Of course, there are even better ways to refactor this method. You can extract out the reporting logic and build an assembler class that takes an input (payments) an output (an email object) and the logic to create the contents (the report generator than can maybe output an IO object or something that responds to #result).

However, as I’ve mentioned before this is a legacy app. This piece of code had been running in production for quite some time now without any problems. This is one of the very rare times when finance asks for a change in the running reports, and it’s not even a change in logic – merely an additional way the results are delivered (regular intervals vs on-demand).

Even though there are some tests that cover this method, it’s not very comprehensive. We have very limited resources in my current team and we don’t really have time (nor the business need) to do a full refactor (yet).

I’m not advocating to do hackjobs or cowboy code. However, these two small changes are all it takes to make the method flexible enough to finish a (relatively simple) feature, and there is a business decision to be made here. Some recommend to refactor until it doesn’t hurt anymore and then move on to the next feature; I subscribe to this idea.

My personal preference is that of the rule of second encounters: the first time you need to reference badly written or inflexible code, refactor it just enough so it’s usable (in the hopes that you don’t have to deal with it again).
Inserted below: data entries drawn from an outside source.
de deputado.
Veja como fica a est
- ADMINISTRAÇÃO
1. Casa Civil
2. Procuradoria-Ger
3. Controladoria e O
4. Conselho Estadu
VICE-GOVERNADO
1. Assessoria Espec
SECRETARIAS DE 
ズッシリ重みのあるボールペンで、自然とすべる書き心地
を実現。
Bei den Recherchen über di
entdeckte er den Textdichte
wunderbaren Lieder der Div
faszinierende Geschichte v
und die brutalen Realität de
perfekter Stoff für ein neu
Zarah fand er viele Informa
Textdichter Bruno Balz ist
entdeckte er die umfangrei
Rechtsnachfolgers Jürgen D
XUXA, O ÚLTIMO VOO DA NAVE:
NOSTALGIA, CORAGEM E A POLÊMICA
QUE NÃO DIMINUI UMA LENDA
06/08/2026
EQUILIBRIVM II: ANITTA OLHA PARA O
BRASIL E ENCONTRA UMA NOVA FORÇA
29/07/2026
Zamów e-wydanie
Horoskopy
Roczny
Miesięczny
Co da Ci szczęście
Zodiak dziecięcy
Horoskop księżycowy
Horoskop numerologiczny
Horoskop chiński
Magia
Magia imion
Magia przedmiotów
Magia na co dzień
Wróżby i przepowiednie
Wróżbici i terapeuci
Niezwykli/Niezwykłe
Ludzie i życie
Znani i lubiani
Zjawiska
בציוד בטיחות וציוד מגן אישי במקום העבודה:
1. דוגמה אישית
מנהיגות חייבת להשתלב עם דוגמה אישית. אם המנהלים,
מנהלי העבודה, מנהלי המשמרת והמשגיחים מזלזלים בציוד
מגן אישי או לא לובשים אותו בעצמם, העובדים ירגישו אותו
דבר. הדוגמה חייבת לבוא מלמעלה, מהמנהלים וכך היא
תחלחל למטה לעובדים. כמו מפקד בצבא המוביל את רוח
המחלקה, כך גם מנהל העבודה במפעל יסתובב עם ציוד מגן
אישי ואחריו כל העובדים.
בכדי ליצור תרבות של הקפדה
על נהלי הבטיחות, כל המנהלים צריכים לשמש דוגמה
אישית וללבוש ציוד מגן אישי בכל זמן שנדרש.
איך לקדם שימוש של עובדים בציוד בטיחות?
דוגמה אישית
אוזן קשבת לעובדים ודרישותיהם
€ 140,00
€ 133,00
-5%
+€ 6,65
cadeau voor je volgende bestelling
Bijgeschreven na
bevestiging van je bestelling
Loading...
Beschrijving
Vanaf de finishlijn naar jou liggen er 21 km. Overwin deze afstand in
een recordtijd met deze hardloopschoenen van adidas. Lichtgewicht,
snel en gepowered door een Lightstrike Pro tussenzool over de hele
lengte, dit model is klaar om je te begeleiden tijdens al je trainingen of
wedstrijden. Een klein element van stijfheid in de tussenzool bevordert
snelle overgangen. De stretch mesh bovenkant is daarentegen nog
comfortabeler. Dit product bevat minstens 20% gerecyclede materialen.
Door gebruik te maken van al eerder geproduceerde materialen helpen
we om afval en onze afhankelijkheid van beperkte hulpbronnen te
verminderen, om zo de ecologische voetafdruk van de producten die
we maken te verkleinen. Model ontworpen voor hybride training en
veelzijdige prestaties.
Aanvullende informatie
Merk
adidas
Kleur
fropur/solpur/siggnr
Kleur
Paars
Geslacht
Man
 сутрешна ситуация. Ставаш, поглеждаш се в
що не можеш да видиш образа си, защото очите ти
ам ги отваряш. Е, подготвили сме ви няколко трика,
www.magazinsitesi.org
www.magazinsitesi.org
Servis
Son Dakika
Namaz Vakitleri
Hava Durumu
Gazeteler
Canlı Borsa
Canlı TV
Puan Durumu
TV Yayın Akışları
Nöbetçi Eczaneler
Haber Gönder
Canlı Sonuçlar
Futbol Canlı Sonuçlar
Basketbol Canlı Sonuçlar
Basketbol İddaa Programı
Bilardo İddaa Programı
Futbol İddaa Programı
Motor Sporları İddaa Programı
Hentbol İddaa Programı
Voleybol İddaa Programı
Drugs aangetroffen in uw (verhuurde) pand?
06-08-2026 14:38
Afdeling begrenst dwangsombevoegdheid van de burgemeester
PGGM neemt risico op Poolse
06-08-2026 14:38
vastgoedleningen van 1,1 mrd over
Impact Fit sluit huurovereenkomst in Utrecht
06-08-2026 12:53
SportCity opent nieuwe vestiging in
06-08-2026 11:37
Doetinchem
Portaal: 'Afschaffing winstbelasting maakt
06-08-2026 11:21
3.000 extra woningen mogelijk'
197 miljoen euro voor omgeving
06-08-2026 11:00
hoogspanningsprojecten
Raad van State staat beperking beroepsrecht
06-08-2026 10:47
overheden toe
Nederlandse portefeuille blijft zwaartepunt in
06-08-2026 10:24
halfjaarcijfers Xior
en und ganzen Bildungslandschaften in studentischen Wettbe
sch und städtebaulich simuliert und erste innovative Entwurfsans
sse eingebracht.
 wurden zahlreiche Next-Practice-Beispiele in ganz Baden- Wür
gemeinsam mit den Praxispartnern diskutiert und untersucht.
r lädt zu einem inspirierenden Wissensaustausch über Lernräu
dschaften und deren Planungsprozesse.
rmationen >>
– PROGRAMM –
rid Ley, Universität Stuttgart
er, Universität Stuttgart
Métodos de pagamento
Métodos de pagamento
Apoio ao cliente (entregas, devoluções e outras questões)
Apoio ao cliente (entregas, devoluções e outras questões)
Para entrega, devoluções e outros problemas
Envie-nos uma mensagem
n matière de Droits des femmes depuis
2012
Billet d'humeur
However, the second time you need to reference the same code, do the refactor because it is more likely that you’ll need to reference the same code again in the future – it’s already happened once, it can happen again.

Final form

Here is the refactored code, as well as the code that calls it:

class EmailJob::Accounting < BaseJob
  include SuckerPunch::Job

  def perform(payments, email_address=nil,
    log: SuckerPunch,
    filename: "/tmp/accounting_report_#{Time.now.to_i}.csv
  )

    log.logger.info "#{self.class}: Compiling accounting report..."
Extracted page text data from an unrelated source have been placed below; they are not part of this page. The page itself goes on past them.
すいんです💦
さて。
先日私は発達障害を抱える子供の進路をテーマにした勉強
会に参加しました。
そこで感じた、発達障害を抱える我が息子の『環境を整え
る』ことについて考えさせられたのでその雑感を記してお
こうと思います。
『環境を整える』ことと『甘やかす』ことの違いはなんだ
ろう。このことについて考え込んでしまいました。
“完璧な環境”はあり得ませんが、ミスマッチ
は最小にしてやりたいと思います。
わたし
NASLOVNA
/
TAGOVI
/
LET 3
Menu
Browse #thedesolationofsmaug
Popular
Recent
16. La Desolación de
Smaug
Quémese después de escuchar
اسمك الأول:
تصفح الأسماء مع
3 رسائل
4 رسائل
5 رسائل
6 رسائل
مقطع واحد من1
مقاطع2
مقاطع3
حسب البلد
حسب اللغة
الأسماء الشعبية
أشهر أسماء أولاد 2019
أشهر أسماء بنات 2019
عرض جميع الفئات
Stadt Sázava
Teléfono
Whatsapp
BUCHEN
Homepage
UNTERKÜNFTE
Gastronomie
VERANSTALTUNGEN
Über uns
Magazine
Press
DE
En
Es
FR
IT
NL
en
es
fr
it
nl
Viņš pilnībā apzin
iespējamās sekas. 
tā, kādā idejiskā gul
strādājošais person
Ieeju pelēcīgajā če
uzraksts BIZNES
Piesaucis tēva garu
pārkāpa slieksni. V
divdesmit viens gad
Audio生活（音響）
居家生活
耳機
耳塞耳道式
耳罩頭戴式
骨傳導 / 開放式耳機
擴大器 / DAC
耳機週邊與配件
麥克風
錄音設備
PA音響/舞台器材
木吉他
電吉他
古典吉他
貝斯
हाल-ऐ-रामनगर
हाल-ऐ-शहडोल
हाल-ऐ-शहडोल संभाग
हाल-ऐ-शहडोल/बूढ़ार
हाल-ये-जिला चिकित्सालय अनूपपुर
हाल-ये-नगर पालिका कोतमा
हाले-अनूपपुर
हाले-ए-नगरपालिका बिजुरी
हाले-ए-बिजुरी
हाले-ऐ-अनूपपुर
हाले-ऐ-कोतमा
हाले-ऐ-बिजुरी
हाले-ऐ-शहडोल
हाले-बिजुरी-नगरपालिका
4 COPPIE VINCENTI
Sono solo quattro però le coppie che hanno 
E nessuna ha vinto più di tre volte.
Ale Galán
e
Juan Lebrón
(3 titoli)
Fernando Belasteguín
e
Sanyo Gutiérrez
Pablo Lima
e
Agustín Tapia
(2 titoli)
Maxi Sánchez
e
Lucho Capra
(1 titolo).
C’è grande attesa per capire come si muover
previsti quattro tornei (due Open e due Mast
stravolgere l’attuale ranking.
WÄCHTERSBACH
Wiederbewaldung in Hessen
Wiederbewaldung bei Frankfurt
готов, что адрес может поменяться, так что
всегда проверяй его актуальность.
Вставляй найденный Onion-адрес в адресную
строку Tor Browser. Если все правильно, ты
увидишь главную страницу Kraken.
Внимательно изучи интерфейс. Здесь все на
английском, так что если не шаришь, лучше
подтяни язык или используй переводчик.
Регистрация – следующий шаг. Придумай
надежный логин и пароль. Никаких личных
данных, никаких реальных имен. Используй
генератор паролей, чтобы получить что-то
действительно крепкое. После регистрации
    CSV.open filename, 'w' do |csv|
      csv << %w(email first_name last_name order_date order_datetime order_number order_line_state tags
      payment_amount payment_state payment_date ... ) do |payment|

# ...

      rescue Exception => e
        log.logger.info "#{self.class}: Payment id #{payment.id} crashed with error #{e.inspect}"
      end

      row = [

# ...

      ]
      csv << row

      yield(payment, count) if block_given?

# ...

    end

    log.logger.info "#{self.class}: Report compiled, will upload and email it"
    email(email_address, "accounting report", File.open(filename)) if email_address
  end
end

payments = PaymentsQuery.all.includes(:order => [:customer, :tags])
count = payments.count

progress = ProgressBar.create(
  title: 'Payment',
  total: nil,
  format: '%a |%b>>%i| %p%% %t %c of %C %e'
)

filename = "report.csv"
EmailJob::Accounting.new.perform(payments, logger: Rails, filename: filename) do |payment, count|
  progress.total = count
  progress.increment
end
progress.finish

uploader = Upcloudify::S3.new
uploader.email(["parasquid""], filename, File.open(filename))
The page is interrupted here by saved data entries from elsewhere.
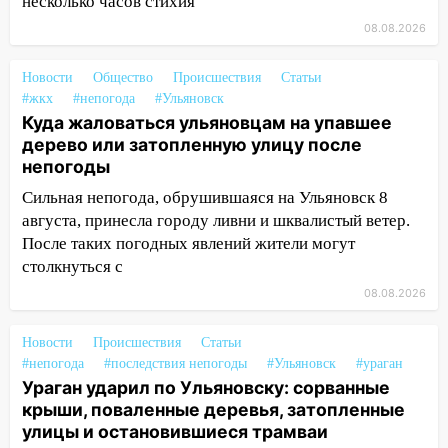
несколько часов стихия
08.08.2026
16:34
Из-за мощной непогоды в
Ульяновске отменили фестиваль «Наше
время»
Новости
Общество
Происшествия
Статьи
#жкх
#непогода
#Ульяновск
16:17
Мелекесский район первым в
Куда жаловаться ульяновцам на упавшее
Ульяновской области намолотил более
дерево или затопленную улицу после
100 тысяч тонн зерна
непогоды
15:17
В колледжи и техникумы
Сильная непогода, обрушившаяся на Ульяновск 8
Ульяновской области подали более 10
августа, принесла городу ливни и шквалистый ветер.
тысяч заявлений
После таких погодных явлений жители могут
столкнуться с
15:04
Фоторепортаж с улиц Ульяновска
08.08.2026
после шторма: поваленные деревья и
затопленные улицы
Новости
Происшествия
Статьи
14:28
Ураган вырвал остановку на улице
#непогода
#последствия непогоды
#Ульяновск
#ураган
Деева в Заволжье
Ураган ударил по Ульяновску: сорванные
крыши, поваленные деревья, затопленные
14:26
Жители Ульяновска сами
улицы и остановившиеся трамваи
пытаются расчистить ливнёвки, не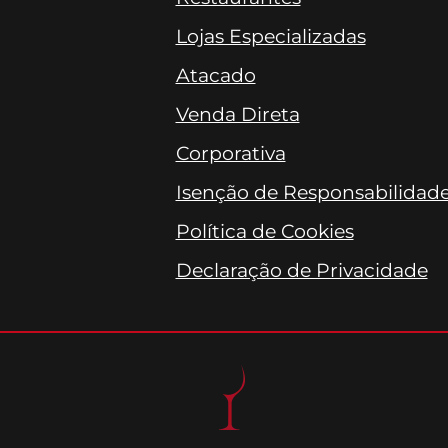
Lojas Especializadas
Atacado
Venda Direta
Corporativa
Isenção de Responsabilidad
Política de Cookies
Declaração de Privacidade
Not much has changed, but their flexibility is worlds apart, and it makes all the difference.

TL;DR

Use dependency injection and keyword arguments with default values to maintain the same signature to older clients, but allow you to change behavior as needed. In this case, I don’t want to call SuckerPunch logger in my rake task.
Use yield and block_given? to allow client code to pass in custom blocks, and expose objects to the block depending on your intentions. In this case, I want to use a progress bar and also inspect the currently iterated on object.